Looks aren't very relevant though, what matters is the sound. But before we could find that out Deneve spoke to us and gave a brief, and frankly, for the most part, rather pointless sketch of the season (the sea and Mendelssohn are key themes, which anyone who's read the brochure would know). I think it was rather tactless to point to Berlioz's Damnation of Faust as a highlight, not that I think it won't be, but because it isn't happen in Edinburgh. His speech only served a useful purpose when he gave a rather moving dedication to Myra Mackay, the orchestra's librarian for almost twenty years who passed away suddenly on 25th September. Prokofiev's Romeo and Juliet was a favourite piece of hers so the orchestra had dropped the overture to Wagner's The Flying Dutchman in favour of The Mongatues and the Capulets and the Death of Juliet. Both were nicely played and the hall didn't sound too bad. Deneve brought plenty of drama to the march and the death was extremely beautiful.

This was followed by Szymanowski's Sinfonia Concertante for which they were joined by Piotr Anderszewski, for whom I have no great love, on the piano. Despite Deneve's effusive praise in his little talk, Anderzewski did little to improve my opinion. This was a shame because the orchestral playing was wonderfully exciting, but it was set against pianism that was a little bland and mundane, though nothing like so much as Trpceski, and too thumpy for my taste. Otherwise it was a very engaging piece, and one that I think I need to investigate on CD. The orchestra's quiet playing, always a good yardstick, was impressive and Deneve judged the transition into the final beautifully.

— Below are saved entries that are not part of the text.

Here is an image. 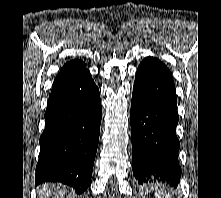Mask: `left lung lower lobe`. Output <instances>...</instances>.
<instances>
[{"label": "left lung lower lobe", "instance_id": "0a47b994", "mask_svg": "<svg viewBox=\"0 0 221 198\" xmlns=\"http://www.w3.org/2000/svg\"><path fill=\"white\" fill-rule=\"evenodd\" d=\"M177 124L172 74L157 58L146 57L137 69L131 101L133 174L140 183L154 177L178 185Z\"/></svg>", "mask_w": 221, "mask_h": 198}]
</instances>
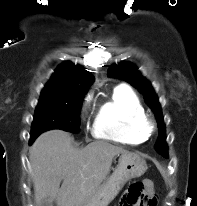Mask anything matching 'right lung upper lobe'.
<instances>
[{
    "instance_id": "right-lung-upper-lobe-1",
    "label": "right lung upper lobe",
    "mask_w": 197,
    "mask_h": 206,
    "mask_svg": "<svg viewBox=\"0 0 197 206\" xmlns=\"http://www.w3.org/2000/svg\"><path fill=\"white\" fill-rule=\"evenodd\" d=\"M94 77L83 67L71 62L61 64L42 92H62L85 94Z\"/></svg>"
}]
</instances>
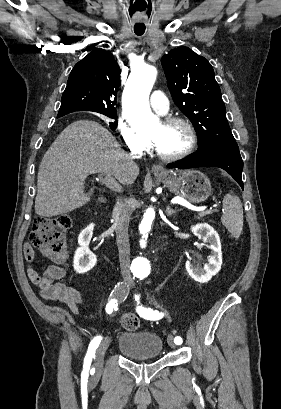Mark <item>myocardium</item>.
Returning a JSON list of instances; mask_svg holds the SVG:
<instances>
[{"label": "myocardium", "instance_id": "f54148a6", "mask_svg": "<svg viewBox=\"0 0 281 409\" xmlns=\"http://www.w3.org/2000/svg\"><path fill=\"white\" fill-rule=\"evenodd\" d=\"M161 124L164 126L171 124L182 125L188 133V144L182 151L176 154L168 155L160 152L150 140L146 139L147 148L151 150L159 159L165 162H175L186 158L194 151L197 144V134L193 125L187 119L180 116H168L161 120Z\"/></svg>", "mask_w": 281, "mask_h": 409}]
</instances>
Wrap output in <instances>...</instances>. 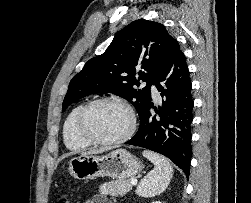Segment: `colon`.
Returning a JSON list of instances; mask_svg holds the SVG:
<instances>
[{
  "mask_svg": "<svg viewBox=\"0 0 251 203\" xmlns=\"http://www.w3.org/2000/svg\"><path fill=\"white\" fill-rule=\"evenodd\" d=\"M55 203H71V202L69 201L68 198L62 196V197H59V198L56 200Z\"/></svg>",
  "mask_w": 251,
  "mask_h": 203,
  "instance_id": "1",
  "label": "colon"
}]
</instances>
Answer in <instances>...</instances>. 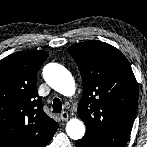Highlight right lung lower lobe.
<instances>
[{
	"mask_svg": "<svg viewBox=\"0 0 147 147\" xmlns=\"http://www.w3.org/2000/svg\"><path fill=\"white\" fill-rule=\"evenodd\" d=\"M49 142H50V141H49ZM49 142H48V143H49ZM48 143H47V144H45L43 147H46V146L48 145Z\"/></svg>",
	"mask_w": 147,
	"mask_h": 147,
	"instance_id": "obj_1",
	"label": "right lung lower lobe"
}]
</instances>
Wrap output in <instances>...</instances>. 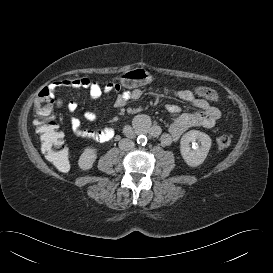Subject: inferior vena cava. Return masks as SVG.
<instances>
[{"label": "inferior vena cava", "mask_w": 273, "mask_h": 273, "mask_svg": "<svg viewBox=\"0 0 273 273\" xmlns=\"http://www.w3.org/2000/svg\"><path fill=\"white\" fill-rule=\"evenodd\" d=\"M119 148L124 151H129L134 148V142L127 138L121 139L119 141Z\"/></svg>", "instance_id": "602c4592"}]
</instances>
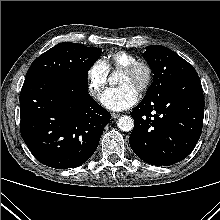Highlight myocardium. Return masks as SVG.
<instances>
[{"label": "myocardium", "instance_id": "f54148a6", "mask_svg": "<svg viewBox=\"0 0 220 220\" xmlns=\"http://www.w3.org/2000/svg\"><path fill=\"white\" fill-rule=\"evenodd\" d=\"M123 72L134 75L138 72H143L144 78L138 87L139 93H145L152 85L153 82V69L145 61L137 60L123 68Z\"/></svg>", "mask_w": 220, "mask_h": 220}]
</instances>
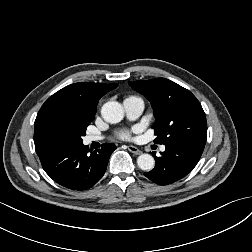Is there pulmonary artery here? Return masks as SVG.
Here are the masks:
<instances>
[{
    "label": "pulmonary artery",
    "mask_w": 252,
    "mask_h": 252,
    "mask_svg": "<svg viewBox=\"0 0 252 252\" xmlns=\"http://www.w3.org/2000/svg\"><path fill=\"white\" fill-rule=\"evenodd\" d=\"M125 114L129 120H135L141 116L144 111V101L138 96H129L123 100ZM103 139L101 135L91 134L86 137V142L91 143ZM161 151H165V146H161Z\"/></svg>",
    "instance_id": "pulmonary-artery-1"
}]
</instances>
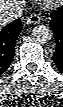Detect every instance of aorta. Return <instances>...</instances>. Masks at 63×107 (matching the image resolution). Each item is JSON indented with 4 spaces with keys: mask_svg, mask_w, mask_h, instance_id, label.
Listing matches in <instances>:
<instances>
[{
    "mask_svg": "<svg viewBox=\"0 0 63 107\" xmlns=\"http://www.w3.org/2000/svg\"><path fill=\"white\" fill-rule=\"evenodd\" d=\"M32 35L36 42L45 44L52 39L53 32L50 27L42 24L33 28Z\"/></svg>",
    "mask_w": 63,
    "mask_h": 107,
    "instance_id": "obj_1",
    "label": "aorta"
}]
</instances>
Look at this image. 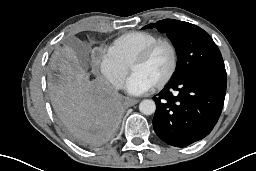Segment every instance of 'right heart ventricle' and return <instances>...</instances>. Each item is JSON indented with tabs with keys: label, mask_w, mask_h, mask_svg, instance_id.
I'll list each match as a JSON object with an SVG mask.
<instances>
[{
	"label": "right heart ventricle",
	"mask_w": 256,
	"mask_h": 171,
	"mask_svg": "<svg viewBox=\"0 0 256 171\" xmlns=\"http://www.w3.org/2000/svg\"><path fill=\"white\" fill-rule=\"evenodd\" d=\"M158 39L157 35L150 32L130 31L114 39L107 51L128 66L142 49Z\"/></svg>",
	"instance_id": "obj_1"
}]
</instances>
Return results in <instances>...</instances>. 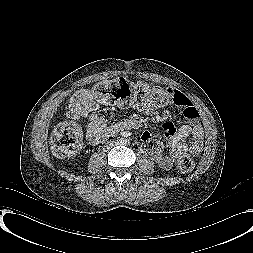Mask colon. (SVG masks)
<instances>
[{
    "label": "colon",
    "mask_w": 253,
    "mask_h": 253,
    "mask_svg": "<svg viewBox=\"0 0 253 253\" xmlns=\"http://www.w3.org/2000/svg\"><path fill=\"white\" fill-rule=\"evenodd\" d=\"M93 94L104 104L131 106L139 110L163 106L174 98L169 89L130 83L123 79L100 82L93 88ZM82 141L80 127L71 122H63L52 135V150L59 157L71 156L79 151ZM178 167L183 172L191 171L194 167L193 158L189 154H182L178 159Z\"/></svg>",
    "instance_id": "5ec220e1"
}]
</instances>
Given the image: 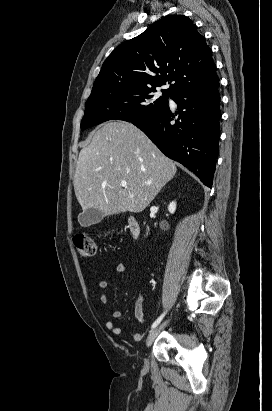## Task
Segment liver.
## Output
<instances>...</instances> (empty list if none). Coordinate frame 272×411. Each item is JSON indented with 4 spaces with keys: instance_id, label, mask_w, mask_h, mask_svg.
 <instances>
[{
    "instance_id": "liver-1",
    "label": "liver",
    "mask_w": 272,
    "mask_h": 411,
    "mask_svg": "<svg viewBox=\"0 0 272 411\" xmlns=\"http://www.w3.org/2000/svg\"><path fill=\"white\" fill-rule=\"evenodd\" d=\"M176 172V164L140 129L114 121L103 124L80 151L73 184L83 211L96 208L104 216L138 213Z\"/></svg>"
}]
</instances>
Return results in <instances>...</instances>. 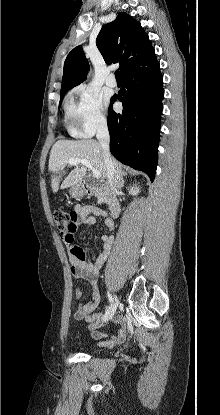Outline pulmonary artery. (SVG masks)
I'll return each instance as SVG.
<instances>
[{
	"label": "pulmonary artery",
	"instance_id": "pulmonary-artery-1",
	"mask_svg": "<svg viewBox=\"0 0 220 415\" xmlns=\"http://www.w3.org/2000/svg\"><path fill=\"white\" fill-rule=\"evenodd\" d=\"M106 85L109 87H115L117 85V81L114 77V75L111 73L108 75L105 81Z\"/></svg>",
	"mask_w": 220,
	"mask_h": 415
}]
</instances>
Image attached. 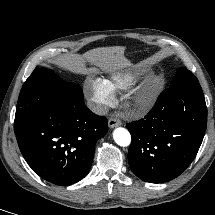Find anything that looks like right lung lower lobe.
<instances>
[{
    "label": "right lung lower lobe",
    "mask_w": 215,
    "mask_h": 215,
    "mask_svg": "<svg viewBox=\"0 0 215 215\" xmlns=\"http://www.w3.org/2000/svg\"><path fill=\"white\" fill-rule=\"evenodd\" d=\"M107 130L106 118L85 106L82 89L72 83L49 95L15 134L28 165L46 181L67 186L88 174L95 143Z\"/></svg>",
    "instance_id": "98d812e1"
}]
</instances>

The second half brought my principal reason for attending: Mahler's fifth symphony. Deneve took a very slow view of the work, perhaps not quite late Bernsteinian, though I wasn't timing. While you can get away playing the work slowly, you need something by way of compensation. Now, to some extent I think the hall may be at fault: while there was never any shortage of volume, there was a lack of weight and richness to the sound, and that hurts Mahler. Deneve's other, rather unfair, handicap is that the last time I heard this work was from Jansons and the Bavarians who had a better trumpet soloist than I ever expect to hear again. The RSNO's opening trumpet, one presumes principal John Gracie, was perfectly decent if a little raspy in tone. However, in general the opening movement was rather dull and lacking in energy. There was very little flow and continuity between the first two movements, which Mahler himself lumps together as part one of the work and which in many fine recordings feel almost one movement. The triangle was almost inaudible in the great triangle punctuated climax, a favourite moment, though again this is likely down to the hall. At the end of the movement he rather bizarrely got down of the podium and took a brief break. A frequent problem in this work is the management of the transition between the frenzy of part one and the idyllic beauty of the adagietto. Since Deneve had avoided the frenzy he had no such problem and the scherzo was much in line with the opening movements for blandness. The horn solo wasn't especially impressive, indeed the horns generally didn't wow me. The adagietto was much nicer, beautifully played and probably the most compelling movement of the performance. With the finale Deneve returned to dullness and again was rather slow, it only caught fire at the very end.

All in all, a slightly mixed opening and one which has me wishing for a speedy reopening of the Usher Hall. Hopefully my next visit to the Festival Theatre, which features the return of Rachel Barton Pine, will be better.